About this exercise: Identify, in the records below, every line where the string "plus" appears, and copy each such line.

Data in this exercise:
__________

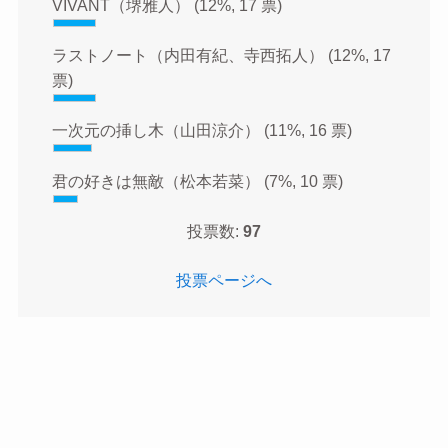
VIVANT（堺雅人）
(12%, 17 票)
ラストノート（内田有紀、寺西拓人）
(12%, 17
票)
一次元の挿し木（山田涼介）
(11%, 16 票)
君の好きは無敵（松本若菜）
(7%, 10 票)
投票数:
97
投票ページへ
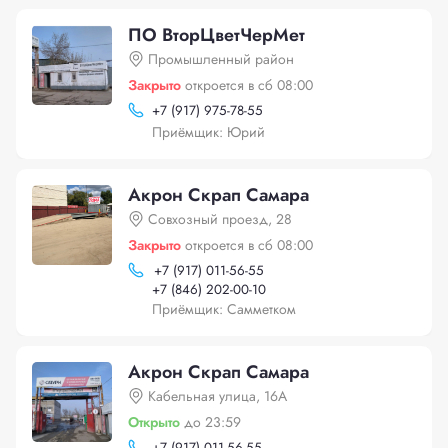
ПО ВторЦветЧерМет
Промышленный район
Закрыто
откроется в сб 08:00
+
7 (917) 975-78-55
Приёмщик: Юрий
Акрон Скрап Самара
Совхозный проезд, 28
Закрыто
откроется в сб 08:00
+
7 (917) 011-56-55
+
7 (846) 202-00-10
Приёмщик: Самметком
Акрон Скрап Самара
Кабельная улица, 16А
Открыто
до 23:59
+
7 (917) 011-56-55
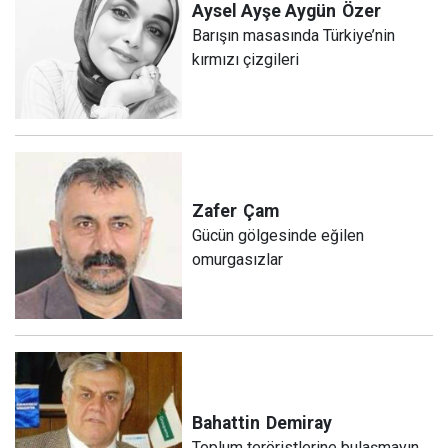
Aysel Ayşe Aygün
Özer
Barışın masasında Türkiye’nin
kırmızı çizgileri
Zafer
Çam
Gücün gölgesinde eğilen
omurgasızlar
Bahattin
Demiray
Toplum teröristlerine bulaşmayın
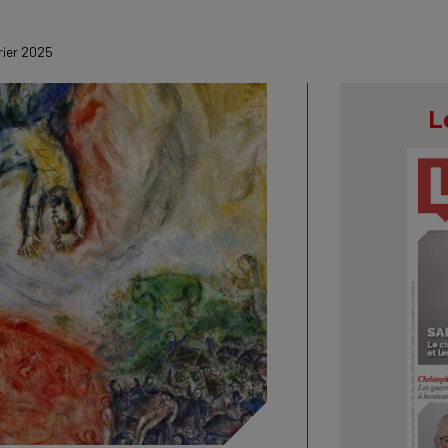
rier 2025
L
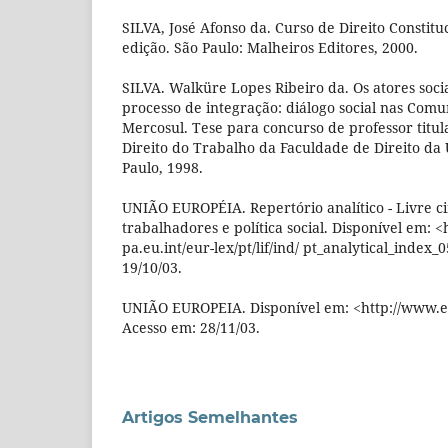
SILVA, José Afonso da. Curso de Direito Constituc
edição. São Paulo: Malheiros Editores, 2000.
SILVA. Walküre Lopes Ribeiro da. Os atores socia
processo de integração: diálogo social nas Com
Mercosul. Tese para concurso de professor titu
Direito do Trabalho da Faculdade de Direito da
Paulo, 1998.
UNIÃO EUROPÉIA. Repertório analítico - Livre c
trabalhadores e política social. Disponível em: 
pa.eu.int/eur-lex/pt/lif/ind/ pt_analytical_index_
19/10/03.
UNIÃO EUROPEIA. Disponível em: <http://www.eu
Acesso em: 28/11/03.
Artigos Semelhantes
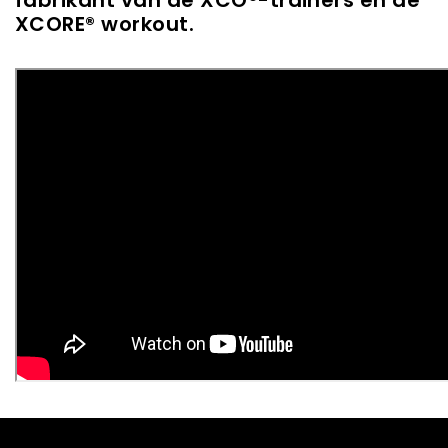
XCORE® workout.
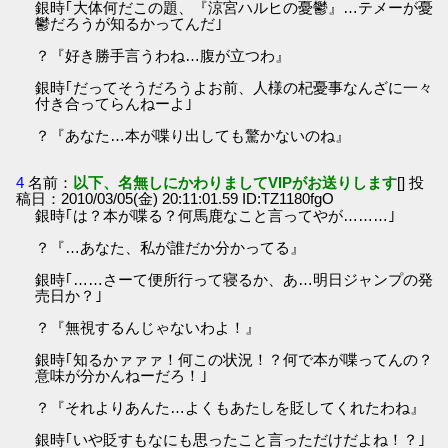
銀時｢大体何だこの題、『涼宮ハルヒの憂鬱』…テメーが憂
鬱だろうが知るかってんだ｣
？『好き勝手言うわね…腹が立つわ』
銀時｢だってそうだろうよお前、人様の杞憂事なんざに一々
付き合ってらんねーよ｣
？『あなた…本が喋り出しても驚かないのね』
4
名前：
以下、名無しにかわりましてVIPがお送りします
[] 投
稿日：2010/03/05(金) 20:11:01.59 ID:TZ1180fgO
銀時｢は？本が喋る？何馬鹿なこと言ってやが………｣
？『…あなた、私が誰だか分かってる』
銀時｢……さーて便所行って寝るか、あ…明日ジャンプの発
売日か？｣
？『無視するんじゃないわよ！』
銀時｢知るかァァァ！何この状況！？何で本が喋ってんの？
意味が分かんねーだろ！｣
？『それよりあんた…よくもあたしを貶してくれたわね』
銀時｢いや貶すもなにも思ったこと言っただけだよね！？｣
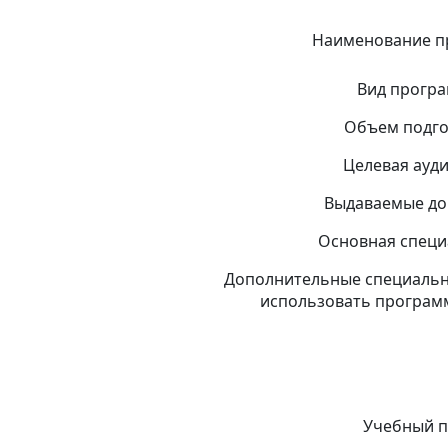
Наименование 
Вид прогр
Объем подго
Целевая ауд
Выдаваемые до
Основная специ
Дополнительные специально
использовать програм
Учебный п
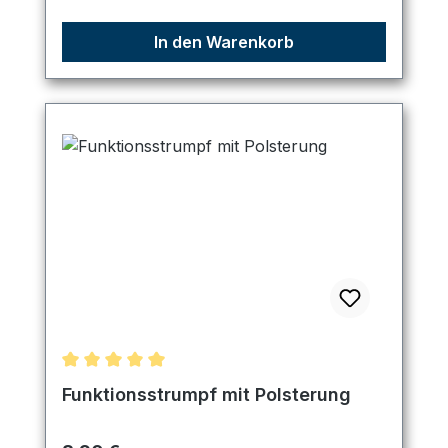
In den Warenkorb
Durchschnittliche Bewertung von 5 von 5 Sternen
Funktionsstrumpf mit Polsterung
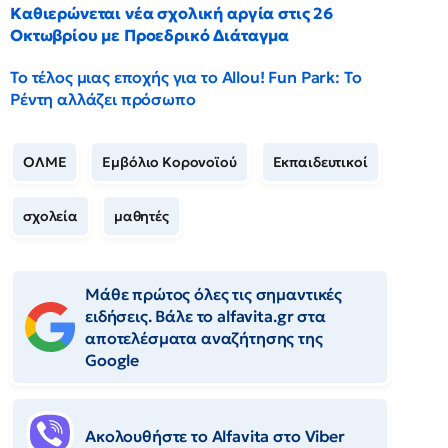
Καθιερώνεται νέα σχολική αργία στις 26
Οκτωβρίου με Προεδρικό Διάταγμα
Το τέλος μιας εποχής για το Allou! Fun Park: Το
Ρέντη αλλάζει πρόσωπο
ΟΛΜΕ
Εμβόλιο Κορονοϊού
Εκπαιδευτικοί
σχολεία
μαθητές
Μάθε πρώτος όλες τις σημαντικές
ειδήσεις. Βάλε το alfavita.gr στα
αποτελέσματα αναζήτησης της
Google
Ακολουθήστε το Αlfavita στο Viber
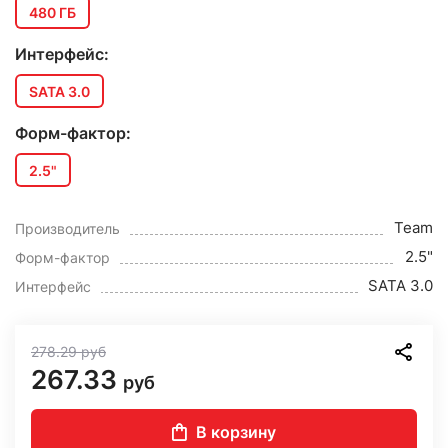
480 ГБ
Интерфейс:
SATA 3.0
Форм-фактор:
2.5"
Team
Производитель
2.5"
Форм-фактор
SATA 3.0
Интерфейс
278.29
руб
267.33
руб
В корзину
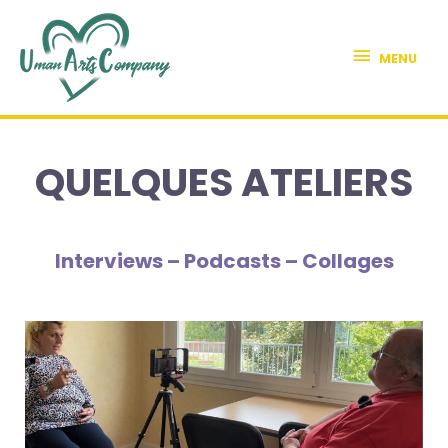
MENU
QUELQUES ATELIERS
Interviews – Podcasts – Collages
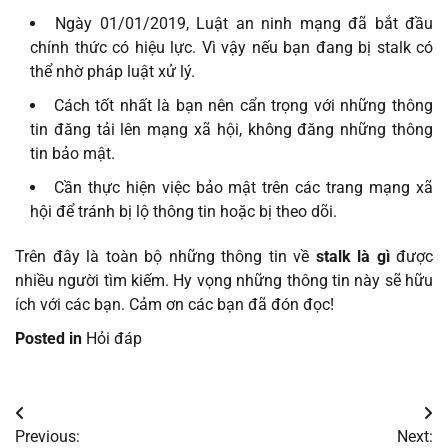
Ngày 01/01/2019, Luật an ninh mạng đã bắt đầu
chính thức có hiệu lực. Vì vậy nếu bạn đang bị stalk có
thể nhờ pháp luật xử lý.
Cách tốt nhất là bạn nên cẩn trọng với những thông
tin đăng tải lên mạng xã hội, không đăng những thông
tin bảo mật.
Cần thực hiện việc bảo mật trên các trang mạng xã
hội để tránh bị lộ thông tin hoặc bị theo dõi.
Trên đây là toàn bộ những thông tin về
stalk là gì
được
nhiều người tìm kiếm. Hy vọng những thông tin này sẽ hữu
ích với các bạn. Cảm ơn các bạn đã đón đọc!
Posted in
Hỏi đáp
Điều
Previous:
Next:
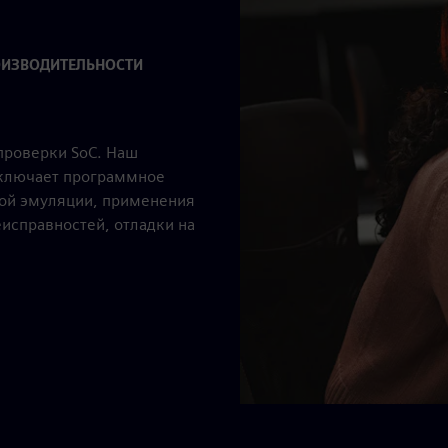
ОИЗВОДИТЕЛЬНОСТИ
проверки SoC. Наш
включает программное
ной эмуляции, применения
исправностей, отладки на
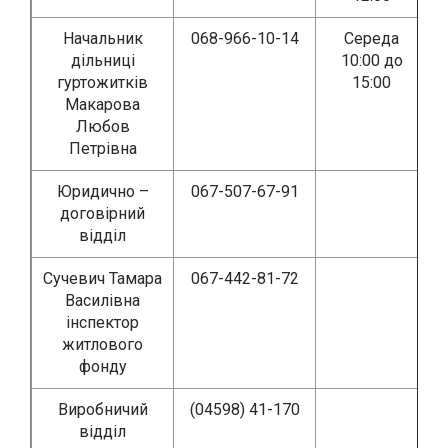
Начальник
068-966-10-14
Середа
дільниці
10:00 до
гуртожитків
15:00
Макарова
Любов
Петрівна
Юридично –
067-507-67-91
договірний
відділ
Сучевич Тамара
067-442-81-72
Василівна
інспектор
житлового
фонду
Виробничий
(04598) 41-170
відділ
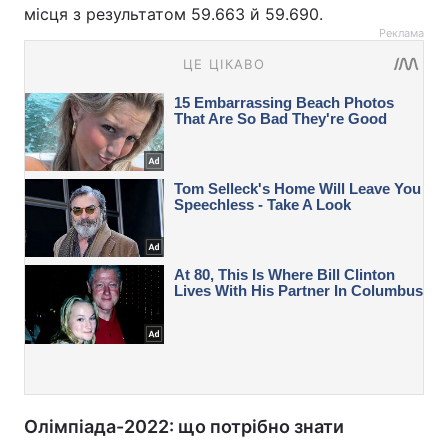
місця з результатом 59.663 й 59.690.
Реклама
Олімпіада-2022: що потрібно знати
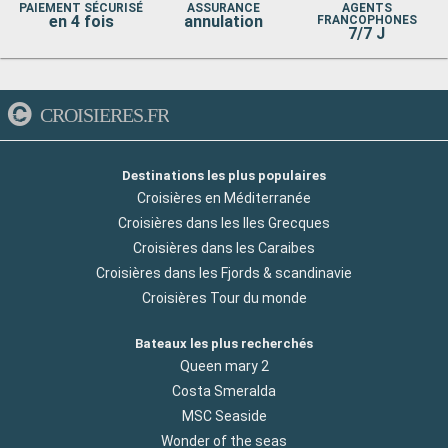
PAIEMENT SÉCURISÉ
ASSURANCE
AGENTS
en 4 fois
annulation
FRANCOPHONES
7/7 J
CROISIERES.FR
Destinations les plus populaires
Croisières en Méditerranée
Croisières dans les Iles Grecques
Croisières dans les Caraibes
Croisières dans les Fjords & scandinavie
Croisières Tour du monde
Bateaux les plus recherchés
Queen mary 2
Costa Smeralda
MSC Seaside
Wonder of the seas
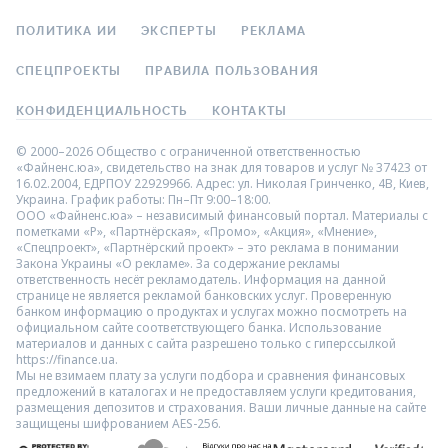
ПОЛИТИКА ИИ
ЭКСПЕРТЫ
РЕКЛАМА
СПЕЦПРОЕКТЫ
ПРАВИЛА ПОЛЬЗОВАНИЯ
КОНФИДЕНЦИАЛЬНОСТЬ
КОНТАКТЫ
© 2000–2026 Общество с ограниченной ответственностью
«Файненс.юа», свидетельство на знак для товаров и услуг № 37423 от
16.02.2004, ЕДРПОУ 22929966. Адрес: ул. Николая Гринченко, 4В, Киев,
Украина. График работы: Пн–Пт 9:00–18:00.
ООО «Файненс.юа» – независимый финансовый портал. Материалы с
пометками «Р», «Партнёрская», «Промо», «Акция», «Мнение»,
«Спецпроект», «Партнёрский проект» – это реклама в понимании
Закона Украины «О рекламе». За содержание рекламы
ответственность несёт рекламодатель. Информация на данной
странице не является рекламой банковских услуг. Проверенную
банком информацию о продуктах и услугах можно посмотреть на
официальном сайте соответствующего банка. Использование
материалов и данных с сайта разрешено только с гиперссылкой
https://finance.ua.
Мы не взимаем плату за услуги подбора и сравнения финансовых
предложений в каталогах и не предоставляем услуги кредитования,
размещения депозитов и страхования. Ваши личные данные на сайте
защищены шифрованием AES-256.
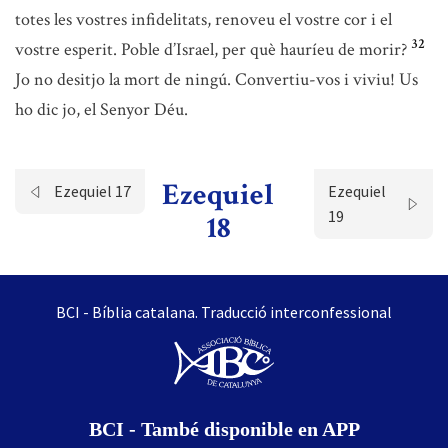
totes les vostres infidelitats, renoveu el vostre cor i el
32
vostre esperit. Poble d’Israel, per què hauríeu de morir?
Jo no desitjo la mort de ningú. Convertiu-vos i viviu! Us
ho dic jo, el Senyor Déu.
Ezequiel
Ezequiel 17
Ezequiel
19
18
BCI - Bíblia catalana. Traducció interconfessional
BCI - També disponible en APP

__________

Solution for this task:
Destinations les plus populaires
Bateaux les plus recherchés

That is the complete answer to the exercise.